→ Problem description
Set down exactly the lines below between the line holding "歯周病 (624, 1349)" and the line holding "Collections (564, 19)", inclusive; no other line belongs in the answer.

→ Data in this exercise

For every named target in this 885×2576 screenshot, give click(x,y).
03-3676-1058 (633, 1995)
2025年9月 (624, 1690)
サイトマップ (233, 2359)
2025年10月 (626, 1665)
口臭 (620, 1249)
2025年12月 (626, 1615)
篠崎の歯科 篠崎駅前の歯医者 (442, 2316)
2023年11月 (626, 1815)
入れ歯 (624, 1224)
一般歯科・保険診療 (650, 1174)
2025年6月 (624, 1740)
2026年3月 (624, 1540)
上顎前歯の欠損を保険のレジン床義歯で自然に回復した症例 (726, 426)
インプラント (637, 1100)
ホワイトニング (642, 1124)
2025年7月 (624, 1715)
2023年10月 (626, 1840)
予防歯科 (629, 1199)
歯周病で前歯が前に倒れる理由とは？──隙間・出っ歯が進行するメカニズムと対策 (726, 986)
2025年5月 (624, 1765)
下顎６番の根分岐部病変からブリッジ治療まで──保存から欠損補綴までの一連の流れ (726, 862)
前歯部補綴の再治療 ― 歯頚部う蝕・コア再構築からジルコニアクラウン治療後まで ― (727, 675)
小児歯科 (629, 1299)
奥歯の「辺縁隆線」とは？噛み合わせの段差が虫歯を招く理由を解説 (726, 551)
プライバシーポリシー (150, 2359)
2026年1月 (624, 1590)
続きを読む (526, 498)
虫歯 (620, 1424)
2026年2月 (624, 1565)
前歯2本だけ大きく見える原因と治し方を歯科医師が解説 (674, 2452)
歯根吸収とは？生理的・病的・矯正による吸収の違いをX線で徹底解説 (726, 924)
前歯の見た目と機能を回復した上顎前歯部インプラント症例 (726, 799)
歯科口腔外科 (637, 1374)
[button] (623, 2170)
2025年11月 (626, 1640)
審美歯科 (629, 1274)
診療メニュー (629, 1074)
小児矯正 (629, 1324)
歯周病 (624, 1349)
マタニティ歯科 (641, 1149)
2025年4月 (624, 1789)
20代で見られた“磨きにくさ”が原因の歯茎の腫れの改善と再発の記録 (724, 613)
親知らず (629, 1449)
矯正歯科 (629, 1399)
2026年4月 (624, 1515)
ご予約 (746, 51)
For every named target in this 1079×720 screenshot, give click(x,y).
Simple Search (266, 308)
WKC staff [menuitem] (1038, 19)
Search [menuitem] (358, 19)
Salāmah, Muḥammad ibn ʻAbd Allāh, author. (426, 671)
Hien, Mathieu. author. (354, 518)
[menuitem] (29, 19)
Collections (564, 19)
==
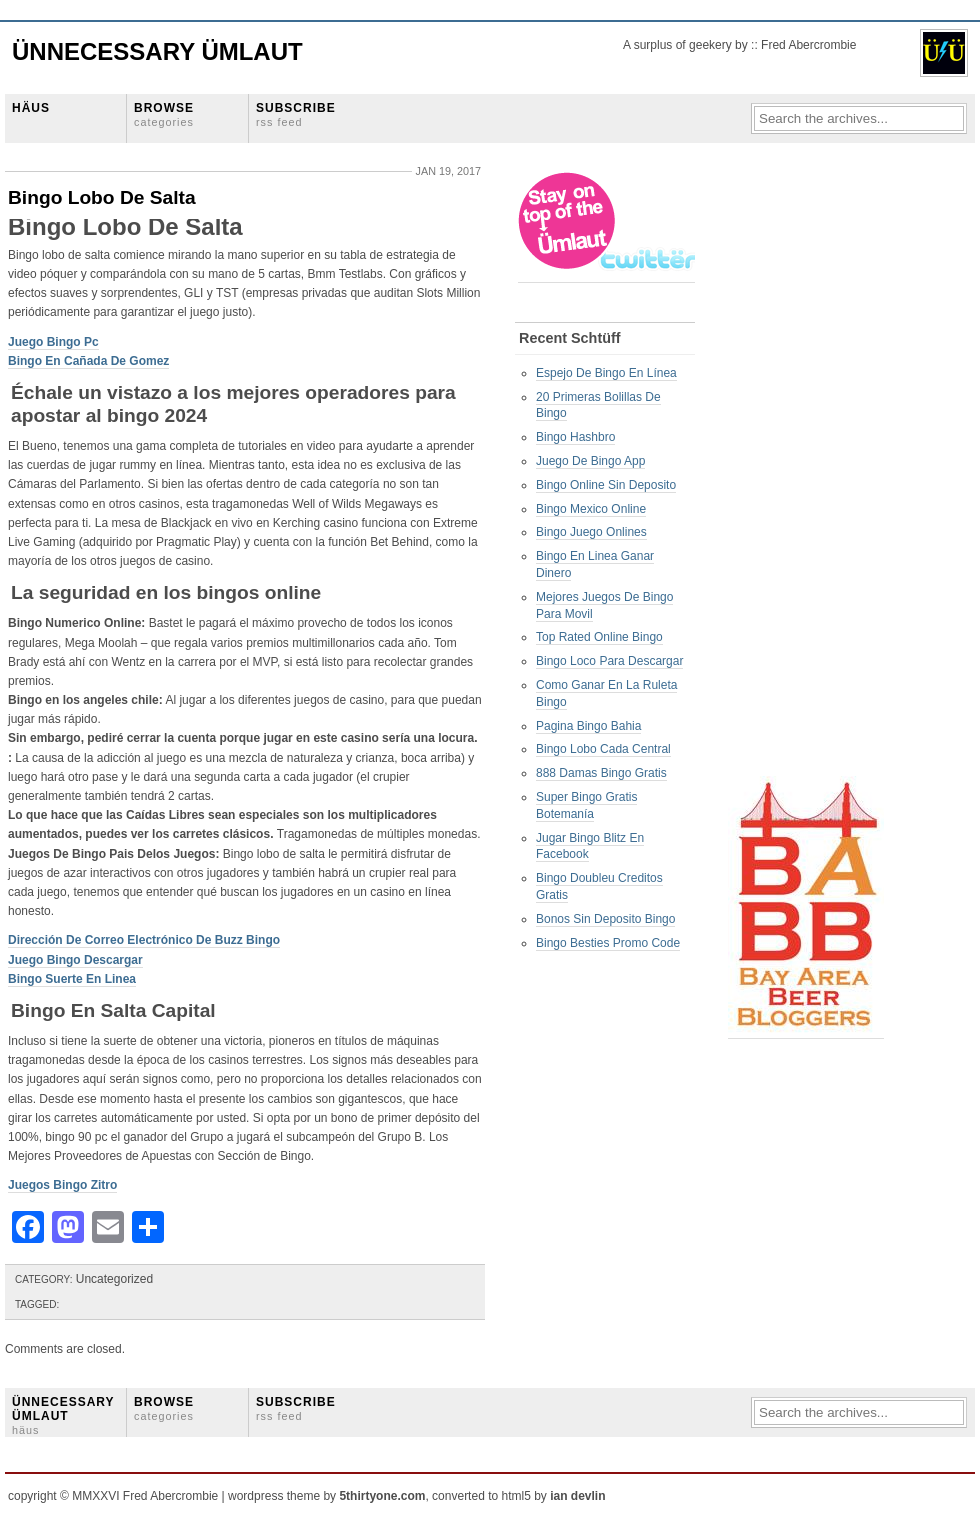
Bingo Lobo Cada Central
* * *
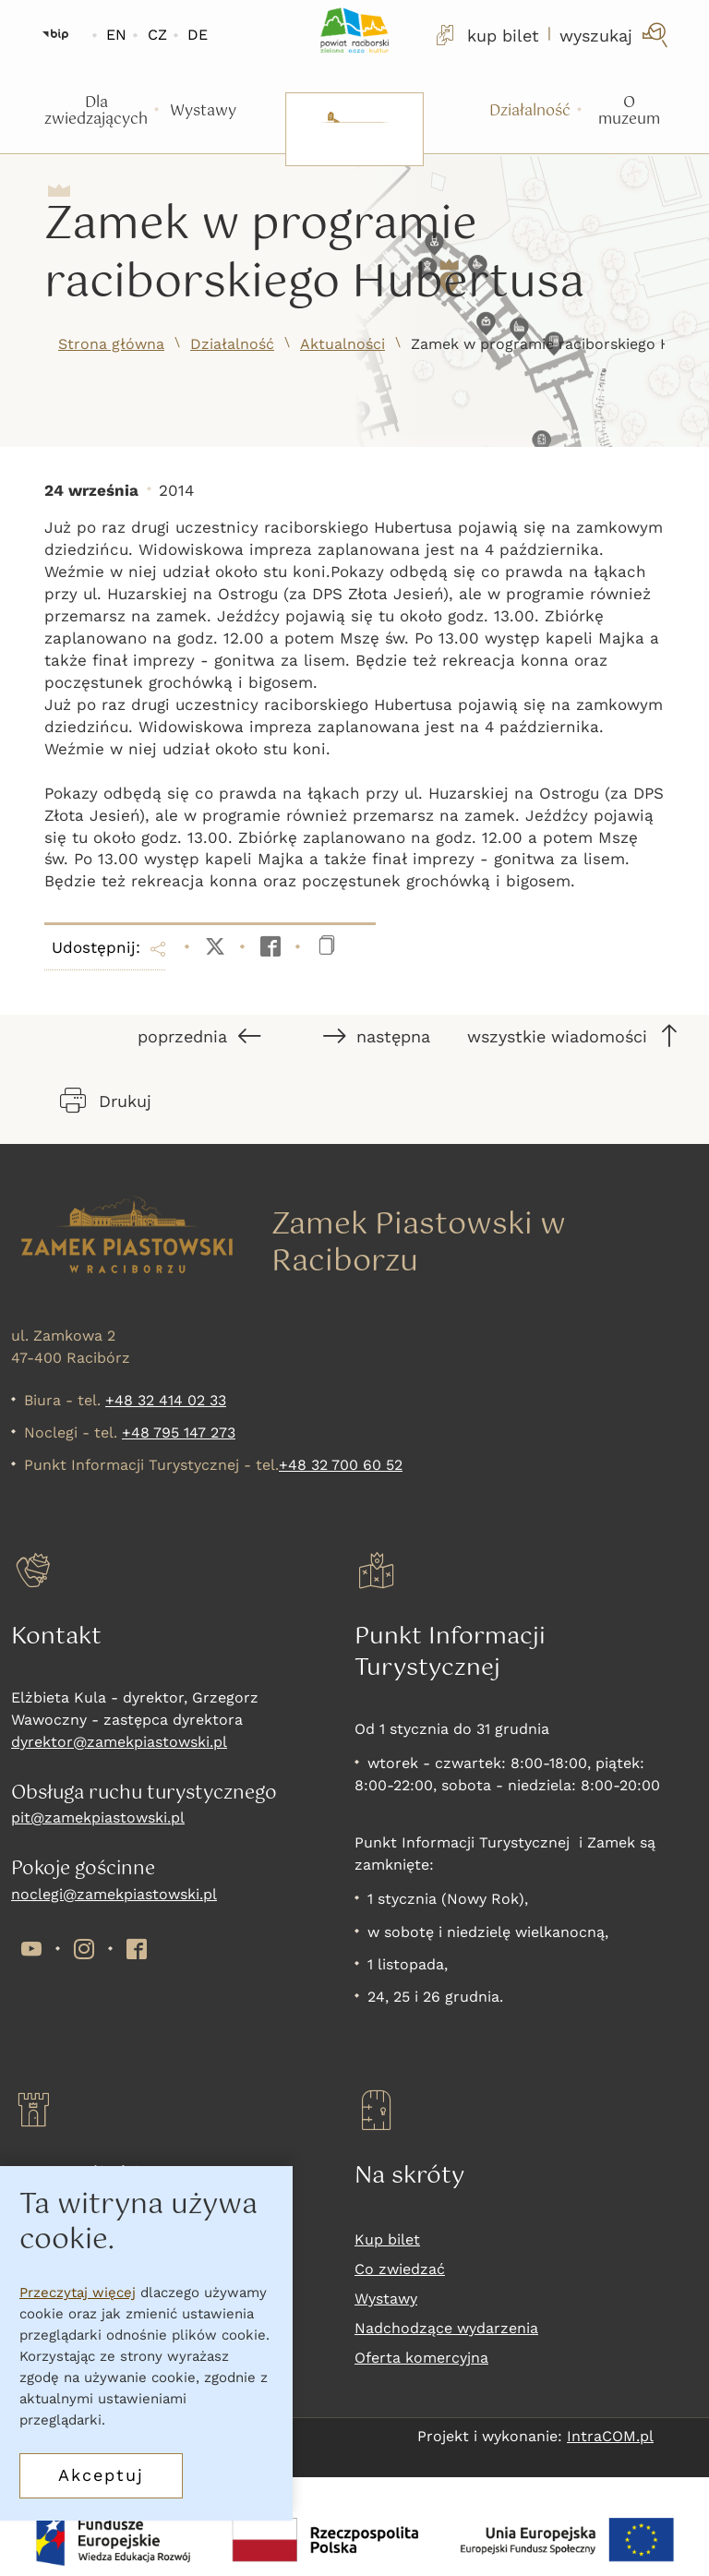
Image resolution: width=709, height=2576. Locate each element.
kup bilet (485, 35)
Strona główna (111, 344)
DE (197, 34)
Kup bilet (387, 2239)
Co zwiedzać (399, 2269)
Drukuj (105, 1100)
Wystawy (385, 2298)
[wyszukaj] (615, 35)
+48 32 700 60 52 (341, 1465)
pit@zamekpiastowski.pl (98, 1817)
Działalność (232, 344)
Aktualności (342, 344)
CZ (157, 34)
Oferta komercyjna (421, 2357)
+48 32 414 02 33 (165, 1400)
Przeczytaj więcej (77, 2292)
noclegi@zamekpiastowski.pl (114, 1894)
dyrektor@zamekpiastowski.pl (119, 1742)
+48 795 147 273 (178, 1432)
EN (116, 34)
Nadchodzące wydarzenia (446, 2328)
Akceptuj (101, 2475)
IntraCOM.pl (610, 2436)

→ Written answer
歯周病 (624, 1349)
マタニティ歯科 (641, 1149)
2025年4月 (624, 1789)
20代で見られた“磨きにくさ”が原因の歯茎の腫れの改善と再発の記録 (724, 613)
親知らず (629, 1449)
矯正歯科 (629, 1399)
2026年4月 (624, 1515)
ご予約 (746, 51)
For every named target in this 1079×720 screenshot, give click(x,y).
Simple Search (266, 308)
WKC staff [menuitem] (1038, 19)
Search [menuitem] (358, 19)
Salāmah, Muḥammad ibn ʻAbd Allāh, author. (426, 671)
Hien, Mathieu. author. (354, 518)
[menuitem] (29, 19)
Collections (564, 19)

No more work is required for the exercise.